4 Beyond ‘silver bullets’ and ‘bad apples’: improving situational awareness

When times are hard, it is tempting to look for ‘silver bullets’. Some promptly concluded that companies should rush through very specific technological transformations (e.g., Morgan 2020). It is also a deeply rooted belief that unacceptable outcomes must be due to morally wrong root causes (Hollnagel 2018). The same goes for disruptions related to COVID-19; hunts for ‘bad apples’ are often on (see e.g. Smith 2020; Mehta 2020).

Especially in times like this, it is worth recalling that we are not always in a position to claim than doing ‘a’ leads to ‘b’. In this spirit, I have tried to highlight that decisions about sourcing and manufacturing inherently expose supply chains to disruption. Targeted technology adoption, reshoring, and pre-emptive institutional action may have the charm of silver bullets, but I doubt these initiatives guarantee that we always get at our doorstep everything we need.

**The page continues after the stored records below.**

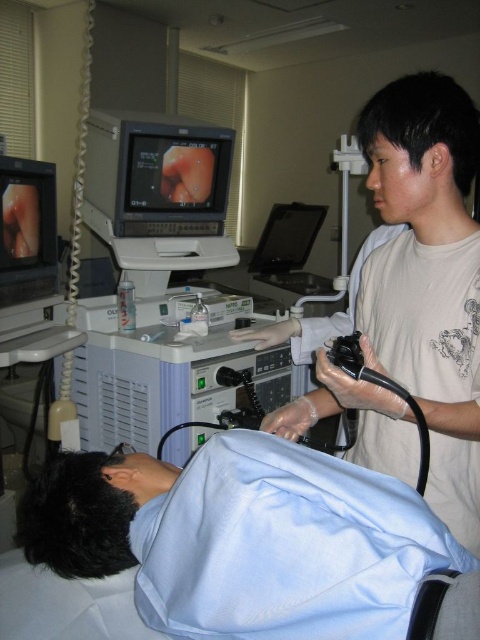 Is matte black monitor at left positioned behind black glossy monitor at center?

No, matte black monitor at left is closer to the viewer.

Can you confirm if matte black monitor at left is positioned to the right of black glossy monitor at center?

No, matte black monitor at left is not to the right of black glossy monitor at center.

You are a GUI agent. You are given a task and a screenshot of the screen. Output one action in this format:
    pyautogui.click(x=<x>, y=<y>)
    Task: Click on the matte black monitor at left
    Image resolution: width=480 pixels, height=640 pixels.
    Given the screenshot: What is the action you would take?
    pyautogui.click(x=26, y=230)

Based on the photo, between white matte shirt at upper right and matte black monitor at left, which one is positioned higher?

matte black monitor at left

Can you confirm if white matte shirt at upper right is taller than matte black monitor at left?

Indeed, white matte shirt at upper right has a greater height compared to matte black monitor at left.

This screenshot has width=480, height=640. Identify the location of white matte shirt at upper right. (428, 276).

Image resolution: width=480 pixels, height=640 pixels. I want to click on white matte shirt at upper right, so click(x=428, y=276).

Where is `black glossy monitor at upper center`? black glossy monitor at upper center is located at coordinates (157, 173).

Is point (178, 221) behind point (28, 275)?

That is True.

Find the location of `black glossy monitor at upper center`. black glossy monitor at upper center is located at coordinates (157, 173).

I find more intriguing that, despite the current abundance of information, reading clues in a complex environment remains difficult. We could look back at the events discussed above through the theoretical lens of situational awareness (Endsley 1995). For a pilot in the cockpit of a fighter jet, situational awareness is about perceiving relevant clues about a changing and challenging environment. Surely, plenty of clues are conveyed by the instrumentation. But which ones to pick? And what to make of it? Stitching together relevant clues, the pilot forms an integrated picture of the current situation. This also helps the pilot to make projections about future states.

Perhaps the dynamic reappraisal of location decisions in global manufacturing networks is not dissimilar from piloting a fighter jet. In both cases, the issue is how to convey relevant clues while avoiding undue cognitive effort. Tackling this issue can be tricky in the absence of what Cooley (2007) calls a ‘creative interaction between judgement and calculation’.

Back to the cookies joke with which we started, situational awareness might help us figure out when to start swapping recipes. But even then, we might have forgotten how to bake.